United Mine Workers v. Pennington, 381 U.S. 657 (1965)
United Mine Workers of America v. Pennington
No. 48
Argued January 27, 1965
Decided June 7, 1965
381 U.S. 657
CERTIORARI TO THE UNITED STATES COURT OF APPEALS
FOR THE SIXTH CIRCUIT
Syllabus
The trustees of the United Mine Workers of America Welfare and Retirement Fund sued respondents, partners in a coal mining company, for royalty payments under the National Bituminous Coal Wage Agreement of 1950, as amended. Respondents filed a cross-claim for damages, alleging that the trustees, the UMW and certain large coal operators had conspired to restrain and monopolize commerce in violation of §§1 and 2 of the Sherman Act. It was alleged that, to eradicate overproduction in the coal industry, the UMW and large operators agreed to eliminate the smaller companies by imposing the terms of the 1950 Agreement on all companies regardless of ability to pay, by increasing royalties due the welfare fund, by excluding the marketing, production and sale of nonunion coal, by refusing to lease coal lands to nonunion operators and refusing to buy or sell coal mined by such operators, by obtaining from the Secretary of Labor the establishment of a minimum wage under the Walsh-Healey Act higher than that in other industries, by urging TVA to curtail spot market purchases which were exempt from the Walsh-Healey order, and by waging a price-cutting campaign to drive small companies out of the spot market. Petitioner’s motions to dismiss were denied, and the jury returned a verdict against the trustees and the UMW. The trial court set aside the verdict against the trustees, but overruled the union’s motion for judgment notwithstanding the verdict or for a new trial. The Court of Appeals affirmed, ruling that the union was not exempt from liability under the Sherman Act under the facts of the case.
Held:
1. An agreement between the union and large operators to secure uniform labor standards throughout the industry would not be exempt from the antitrust laws. Pp. 661-669.

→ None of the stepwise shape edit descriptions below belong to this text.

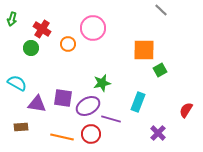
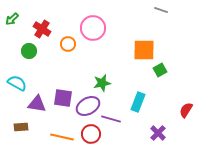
gray line: rotated 24 degrees counterclockwise
green arrow: rotated 32 degrees clockwise
green circle: moved 2 px left, 3 px down
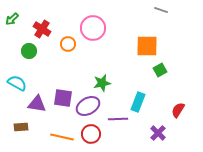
orange square: moved 3 px right, 4 px up
red semicircle: moved 8 px left
purple line: moved 7 px right; rotated 18 degrees counterclockwise
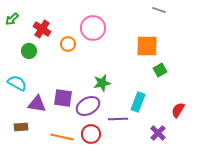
gray line: moved 2 px left
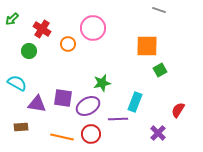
cyan rectangle: moved 3 px left
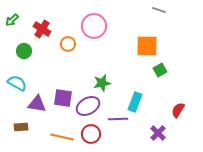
green arrow: moved 1 px down
pink circle: moved 1 px right, 2 px up
green circle: moved 5 px left
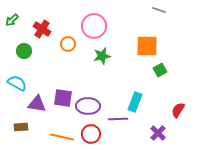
green star: moved 27 px up
purple ellipse: rotated 30 degrees clockwise
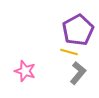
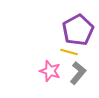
pink star: moved 25 px right
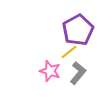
yellow line: rotated 54 degrees counterclockwise
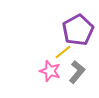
yellow line: moved 6 px left
gray L-shape: moved 1 px left, 1 px up
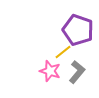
purple pentagon: rotated 24 degrees counterclockwise
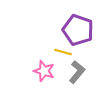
yellow line: rotated 54 degrees clockwise
pink star: moved 6 px left
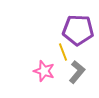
purple pentagon: rotated 16 degrees counterclockwise
yellow line: rotated 54 degrees clockwise
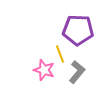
yellow line: moved 3 px left, 2 px down
pink star: moved 1 px up
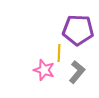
yellow line: moved 1 px left, 1 px up; rotated 24 degrees clockwise
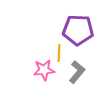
pink star: rotated 25 degrees counterclockwise
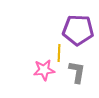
gray L-shape: rotated 30 degrees counterclockwise
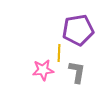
purple pentagon: rotated 12 degrees counterclockwise
pink star: moved 1 px left
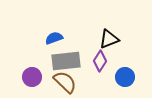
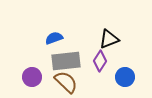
brown semicircle: moved 1 px right
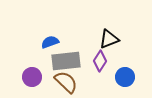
blue semicircle: moved 4 px left, 4 px down
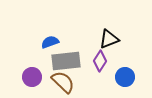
brown semicircle: moved 3 px left
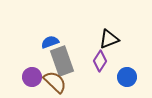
gray rectangle: moved 4 px left; rotated 76 degrees clockwise
blue circle: moved 2 px right
brown semicircle: moved 8 px left
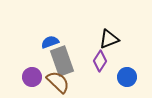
brown semicircle: moved 3 px right
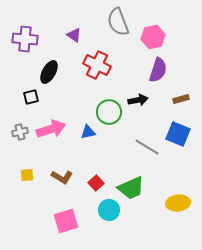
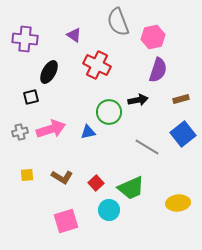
blue square: moved 5 px right; rotated 30 degrees clockwise
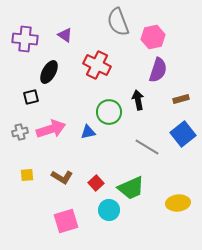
purple triangle: moved 9 px left
black arrow: rotated 90 degrees counterclockwise
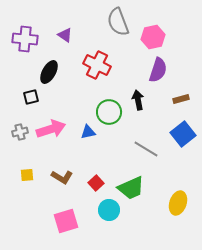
gray line: moved 1 px left, 2 px down
yellow ellipse: rotated 65 degrees counterclockwise
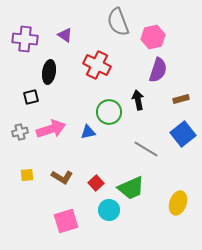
black ellipse: rotated 20 degrees counterclockwise
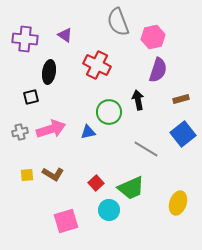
brown L-shape: moved 9 px left, 3 px up
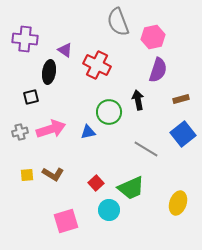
purple triangle: moved 15 px down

(a) An agreement resulting from union-employer bargaining is not automatically exempt from Sherman Act scrutiny merely because the negotiations covered wage standards, or any other compulsory subject of bargaining. Pp. 664-665.
(b) A union may make wage agreements with a multiemployer bargaining unit and may, in pursuance of its own self-interests, seek to obtain the same terms from other employers, but it forfeits its antitrust exemption when it agrees with a group of employers to impose a certain wage scale on other bargaining units, and thus joins a conspiracy to curtail competition. Pp. 665-666.
(c) Nothing in the national labor policy indicates that a union and employers in one bargaining unit are free to bargain about wages or working conditions of other bargaining units or to settle these matters for the whole industry, nor does it allow an employer to condition the signing of an agreement on the union’s imposition of a similar contract on his competitors. Pp. 666-667.
(d) Antitrust policy clearly restricts employer-union agreements seeking to set labor standards outside the bargaining unit, in view of the anticompetitive potential and the surrender by the union of its freedom of action with respect to bargaining policy. P. 668.
2. Concerted efforts to influence public officials do not violate the antitrust laws even though intended to eliminate competition. Eastern R. Conf. v. Noerr Motors, 365 U.S. 127, followed. Pp. 669-672.
(a) Instructions to the jury that anticompetitive purpose could support an illegal conspiracy based solely on the Walsh-Healey and TVA episodes did not constitute merely harmless error. P. 670.
(b) Respondents were not entitled to damages under the Sherman Act for any injury suffered from the actions of the Secretary of Labor, and the jury should have been so instructed. Pp. 671-672.
325 F. 2d 804, reversed and remanded.